Yesterday my aunt talked a blue streak. “The day I got my first job and plunked down a tenner at the shelter for some old mutt, the thermometer broke a hundred and three people died. Two of them were waltzing.” She said all that without stopping. That’s the kind of story I’ve been listening to for three months now. The kind that just asks for a nod and a hand pat and a referral to a visiting nurse. But somewhere buried in that whoosh of words I knew I’d better bring Rosie next visit. Rosie’s been staying with me.
The dark curtains in the room are forever pulled shut against the light that hurts my aunt’s eyes. Still, I watch the chenille change from mauve to lilac. My cell phone breaks a long quiet, tinkles an email download like fairy music. “Another angel got its wings!” laughs my cousin Larry. More of a snort, really. He’s fidgeting in a folding chair squeezed into the corner farthest from my aunt’s bed, looking anywhere but at her. I decide to be grateful he’s there at all.
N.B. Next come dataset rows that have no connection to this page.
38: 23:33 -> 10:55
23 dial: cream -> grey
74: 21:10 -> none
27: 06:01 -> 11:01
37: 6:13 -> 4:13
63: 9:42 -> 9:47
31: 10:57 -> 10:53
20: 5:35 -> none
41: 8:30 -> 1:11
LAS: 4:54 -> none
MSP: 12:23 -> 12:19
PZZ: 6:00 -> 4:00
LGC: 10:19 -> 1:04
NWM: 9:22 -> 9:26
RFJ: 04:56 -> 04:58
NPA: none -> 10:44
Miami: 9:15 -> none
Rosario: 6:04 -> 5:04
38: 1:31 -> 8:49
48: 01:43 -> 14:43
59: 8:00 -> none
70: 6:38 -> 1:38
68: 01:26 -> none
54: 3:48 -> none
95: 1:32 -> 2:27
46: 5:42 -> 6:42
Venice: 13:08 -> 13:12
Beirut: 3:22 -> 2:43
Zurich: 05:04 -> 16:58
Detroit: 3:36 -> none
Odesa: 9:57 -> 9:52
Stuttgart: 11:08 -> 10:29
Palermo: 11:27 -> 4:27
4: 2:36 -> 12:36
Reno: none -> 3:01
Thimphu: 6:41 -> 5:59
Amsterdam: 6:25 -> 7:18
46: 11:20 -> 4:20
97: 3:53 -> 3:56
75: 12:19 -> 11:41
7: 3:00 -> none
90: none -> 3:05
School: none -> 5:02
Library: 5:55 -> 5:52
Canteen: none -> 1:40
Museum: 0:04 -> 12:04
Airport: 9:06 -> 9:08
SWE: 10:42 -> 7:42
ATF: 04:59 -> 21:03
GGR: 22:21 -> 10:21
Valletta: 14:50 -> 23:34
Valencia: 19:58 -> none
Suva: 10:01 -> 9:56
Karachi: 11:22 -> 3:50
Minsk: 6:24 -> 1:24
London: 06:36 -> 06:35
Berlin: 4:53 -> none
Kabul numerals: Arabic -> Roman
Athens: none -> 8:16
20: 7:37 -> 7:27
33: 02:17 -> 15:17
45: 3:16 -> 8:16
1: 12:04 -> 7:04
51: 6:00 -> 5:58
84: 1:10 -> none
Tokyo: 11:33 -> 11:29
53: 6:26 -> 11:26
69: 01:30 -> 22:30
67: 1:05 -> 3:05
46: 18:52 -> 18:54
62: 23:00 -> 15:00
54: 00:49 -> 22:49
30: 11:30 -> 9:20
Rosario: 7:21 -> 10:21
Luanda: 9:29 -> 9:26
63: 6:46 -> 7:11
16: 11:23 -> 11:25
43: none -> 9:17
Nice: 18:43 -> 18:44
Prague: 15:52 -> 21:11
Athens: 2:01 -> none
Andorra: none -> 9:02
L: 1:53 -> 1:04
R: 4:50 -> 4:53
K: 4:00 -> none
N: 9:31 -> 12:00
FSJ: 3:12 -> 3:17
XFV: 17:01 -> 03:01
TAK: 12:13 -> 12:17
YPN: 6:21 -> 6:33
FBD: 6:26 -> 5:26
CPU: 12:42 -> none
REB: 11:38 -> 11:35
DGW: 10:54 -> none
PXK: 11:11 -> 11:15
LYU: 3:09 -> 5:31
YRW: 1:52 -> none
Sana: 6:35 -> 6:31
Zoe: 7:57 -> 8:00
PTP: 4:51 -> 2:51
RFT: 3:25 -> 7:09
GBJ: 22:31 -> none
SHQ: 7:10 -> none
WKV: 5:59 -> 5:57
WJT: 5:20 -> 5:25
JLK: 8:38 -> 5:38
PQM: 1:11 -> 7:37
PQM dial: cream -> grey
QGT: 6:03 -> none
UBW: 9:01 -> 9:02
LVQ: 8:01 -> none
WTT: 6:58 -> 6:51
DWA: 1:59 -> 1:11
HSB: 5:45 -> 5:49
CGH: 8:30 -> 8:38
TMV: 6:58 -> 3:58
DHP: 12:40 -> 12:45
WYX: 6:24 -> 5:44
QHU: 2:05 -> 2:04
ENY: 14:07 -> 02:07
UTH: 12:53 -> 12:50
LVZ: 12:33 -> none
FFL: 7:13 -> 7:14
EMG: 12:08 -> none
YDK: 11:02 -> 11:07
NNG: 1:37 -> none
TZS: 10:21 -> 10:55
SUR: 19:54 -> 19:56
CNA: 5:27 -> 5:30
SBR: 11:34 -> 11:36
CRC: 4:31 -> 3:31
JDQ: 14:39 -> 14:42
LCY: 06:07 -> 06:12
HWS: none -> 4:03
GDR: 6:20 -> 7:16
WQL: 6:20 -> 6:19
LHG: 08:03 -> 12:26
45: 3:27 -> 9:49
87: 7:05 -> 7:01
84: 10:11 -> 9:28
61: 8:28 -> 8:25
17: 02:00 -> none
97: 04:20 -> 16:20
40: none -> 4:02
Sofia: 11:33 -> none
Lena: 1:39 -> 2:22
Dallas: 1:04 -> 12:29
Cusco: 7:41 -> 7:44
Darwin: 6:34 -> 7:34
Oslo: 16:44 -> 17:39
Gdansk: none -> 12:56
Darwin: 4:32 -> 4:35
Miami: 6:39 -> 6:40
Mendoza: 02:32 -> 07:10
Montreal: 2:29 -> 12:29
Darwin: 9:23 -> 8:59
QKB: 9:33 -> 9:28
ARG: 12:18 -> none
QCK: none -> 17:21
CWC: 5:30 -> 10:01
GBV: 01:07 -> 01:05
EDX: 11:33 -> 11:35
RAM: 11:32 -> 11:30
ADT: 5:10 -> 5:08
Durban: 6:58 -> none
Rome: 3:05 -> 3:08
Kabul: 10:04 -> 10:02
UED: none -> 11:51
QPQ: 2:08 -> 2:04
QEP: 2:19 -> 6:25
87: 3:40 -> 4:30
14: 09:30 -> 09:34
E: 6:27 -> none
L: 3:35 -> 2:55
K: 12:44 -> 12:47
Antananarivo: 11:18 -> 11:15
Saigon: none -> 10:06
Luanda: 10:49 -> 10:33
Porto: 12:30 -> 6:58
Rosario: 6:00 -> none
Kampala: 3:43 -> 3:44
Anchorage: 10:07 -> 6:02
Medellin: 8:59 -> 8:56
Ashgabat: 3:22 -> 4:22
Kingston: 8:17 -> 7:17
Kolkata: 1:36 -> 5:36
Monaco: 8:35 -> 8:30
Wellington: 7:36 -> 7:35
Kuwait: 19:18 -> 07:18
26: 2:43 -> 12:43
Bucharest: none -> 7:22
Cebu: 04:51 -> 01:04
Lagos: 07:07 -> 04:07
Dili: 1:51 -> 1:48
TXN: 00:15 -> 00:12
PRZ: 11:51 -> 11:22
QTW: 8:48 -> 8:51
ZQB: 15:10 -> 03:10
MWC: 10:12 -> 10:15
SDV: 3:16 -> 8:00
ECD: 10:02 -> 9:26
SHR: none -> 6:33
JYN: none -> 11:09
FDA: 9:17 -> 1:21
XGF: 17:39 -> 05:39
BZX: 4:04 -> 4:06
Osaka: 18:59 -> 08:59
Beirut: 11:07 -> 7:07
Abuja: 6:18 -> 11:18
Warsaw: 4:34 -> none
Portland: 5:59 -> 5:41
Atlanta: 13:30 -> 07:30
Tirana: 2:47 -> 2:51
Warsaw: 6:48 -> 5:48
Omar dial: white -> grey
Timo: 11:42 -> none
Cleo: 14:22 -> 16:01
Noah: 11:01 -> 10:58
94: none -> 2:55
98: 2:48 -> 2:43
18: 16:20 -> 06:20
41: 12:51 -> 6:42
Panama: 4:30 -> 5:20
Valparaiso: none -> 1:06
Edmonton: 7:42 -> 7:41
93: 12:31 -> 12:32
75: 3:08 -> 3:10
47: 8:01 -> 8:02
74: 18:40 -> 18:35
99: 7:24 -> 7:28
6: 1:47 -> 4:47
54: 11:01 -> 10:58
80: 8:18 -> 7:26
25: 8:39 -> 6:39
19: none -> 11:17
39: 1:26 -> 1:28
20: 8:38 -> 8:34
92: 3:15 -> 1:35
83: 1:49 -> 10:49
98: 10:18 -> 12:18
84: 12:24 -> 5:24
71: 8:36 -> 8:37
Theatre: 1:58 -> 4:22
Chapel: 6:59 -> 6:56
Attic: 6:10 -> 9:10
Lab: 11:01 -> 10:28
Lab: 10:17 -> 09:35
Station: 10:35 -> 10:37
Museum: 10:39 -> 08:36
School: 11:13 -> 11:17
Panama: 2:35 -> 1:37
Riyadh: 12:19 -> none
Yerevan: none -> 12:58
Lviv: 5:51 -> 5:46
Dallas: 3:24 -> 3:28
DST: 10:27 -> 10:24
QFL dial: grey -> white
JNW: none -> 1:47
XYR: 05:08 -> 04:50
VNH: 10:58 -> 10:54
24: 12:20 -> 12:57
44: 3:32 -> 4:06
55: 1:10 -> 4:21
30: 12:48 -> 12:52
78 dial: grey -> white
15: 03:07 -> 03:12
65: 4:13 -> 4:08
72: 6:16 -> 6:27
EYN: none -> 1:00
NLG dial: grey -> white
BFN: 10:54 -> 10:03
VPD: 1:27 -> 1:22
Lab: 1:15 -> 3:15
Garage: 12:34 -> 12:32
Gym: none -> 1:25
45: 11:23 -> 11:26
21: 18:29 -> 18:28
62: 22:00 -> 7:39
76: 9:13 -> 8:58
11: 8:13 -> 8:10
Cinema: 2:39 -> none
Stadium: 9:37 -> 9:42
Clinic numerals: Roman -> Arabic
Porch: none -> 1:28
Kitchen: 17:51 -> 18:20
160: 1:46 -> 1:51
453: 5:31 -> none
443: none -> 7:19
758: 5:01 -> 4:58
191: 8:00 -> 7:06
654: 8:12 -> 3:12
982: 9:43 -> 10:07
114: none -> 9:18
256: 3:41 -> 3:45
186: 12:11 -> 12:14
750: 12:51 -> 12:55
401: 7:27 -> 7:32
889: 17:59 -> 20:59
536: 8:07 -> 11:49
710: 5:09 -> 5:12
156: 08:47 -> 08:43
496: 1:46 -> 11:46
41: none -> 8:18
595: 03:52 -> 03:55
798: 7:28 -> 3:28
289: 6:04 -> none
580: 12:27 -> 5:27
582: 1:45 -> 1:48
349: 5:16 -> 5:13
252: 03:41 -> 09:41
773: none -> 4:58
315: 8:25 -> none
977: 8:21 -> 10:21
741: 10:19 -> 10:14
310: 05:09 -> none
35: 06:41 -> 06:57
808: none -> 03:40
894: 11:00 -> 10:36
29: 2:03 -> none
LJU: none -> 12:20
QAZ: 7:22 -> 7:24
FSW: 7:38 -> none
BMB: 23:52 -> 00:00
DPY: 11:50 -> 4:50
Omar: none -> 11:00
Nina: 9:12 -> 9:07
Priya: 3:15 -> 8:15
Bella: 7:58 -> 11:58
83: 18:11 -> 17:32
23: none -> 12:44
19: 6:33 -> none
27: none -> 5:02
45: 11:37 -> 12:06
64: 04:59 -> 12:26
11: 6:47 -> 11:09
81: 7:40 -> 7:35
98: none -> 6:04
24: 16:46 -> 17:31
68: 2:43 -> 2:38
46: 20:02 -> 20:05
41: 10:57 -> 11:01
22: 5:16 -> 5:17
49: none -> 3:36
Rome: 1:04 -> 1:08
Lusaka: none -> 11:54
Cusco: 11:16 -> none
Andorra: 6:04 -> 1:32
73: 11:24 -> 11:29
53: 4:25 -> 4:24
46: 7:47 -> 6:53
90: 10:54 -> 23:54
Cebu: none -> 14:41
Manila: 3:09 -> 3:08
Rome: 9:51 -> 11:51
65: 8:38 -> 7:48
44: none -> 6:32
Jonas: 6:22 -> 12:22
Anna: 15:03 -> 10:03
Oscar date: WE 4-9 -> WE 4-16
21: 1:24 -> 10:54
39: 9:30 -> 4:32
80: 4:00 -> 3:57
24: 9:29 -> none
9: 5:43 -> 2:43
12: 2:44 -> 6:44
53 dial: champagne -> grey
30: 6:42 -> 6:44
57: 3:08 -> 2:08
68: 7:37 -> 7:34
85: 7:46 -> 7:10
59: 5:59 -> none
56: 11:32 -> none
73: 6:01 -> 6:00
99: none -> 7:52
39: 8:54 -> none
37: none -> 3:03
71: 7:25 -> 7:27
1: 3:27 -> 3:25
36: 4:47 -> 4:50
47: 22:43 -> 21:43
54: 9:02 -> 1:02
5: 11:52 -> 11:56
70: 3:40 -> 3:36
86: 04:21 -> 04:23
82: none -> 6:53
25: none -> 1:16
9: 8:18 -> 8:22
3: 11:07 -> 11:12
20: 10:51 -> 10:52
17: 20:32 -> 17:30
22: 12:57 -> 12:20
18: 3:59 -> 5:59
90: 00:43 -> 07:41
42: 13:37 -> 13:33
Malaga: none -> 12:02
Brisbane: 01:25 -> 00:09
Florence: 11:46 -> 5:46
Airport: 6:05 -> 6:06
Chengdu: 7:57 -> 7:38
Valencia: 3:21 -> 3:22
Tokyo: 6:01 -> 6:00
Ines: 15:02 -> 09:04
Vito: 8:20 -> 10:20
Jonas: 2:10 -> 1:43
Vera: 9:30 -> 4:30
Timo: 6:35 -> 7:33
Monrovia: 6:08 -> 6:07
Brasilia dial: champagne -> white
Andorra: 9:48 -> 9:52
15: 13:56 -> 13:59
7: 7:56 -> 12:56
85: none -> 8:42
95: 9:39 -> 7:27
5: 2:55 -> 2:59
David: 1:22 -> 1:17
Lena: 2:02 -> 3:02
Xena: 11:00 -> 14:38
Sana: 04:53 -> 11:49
I don’t like to leave her alone, and I need to pee and grab another soda. It’s really just down to me here. I do my business, get back, and it seems Larry’s already made his excuses, though I don’t know to whom.
I flip through two tea-stained People magazines and a dog-eared Popular Mechanics, then take Rosie out for a run. When we get back, the bedspread turns a dusty rose. Rosie jumps up and settles next to my aunt, and the chaplain enters the room with a guitar. I’m not in the mood and I can’t imagine my aunt cares one way or another. Rosie’s growling, so I suggest he might like to visit the woman across the hall. Yesterday was Harp Day, and that was something to deal with.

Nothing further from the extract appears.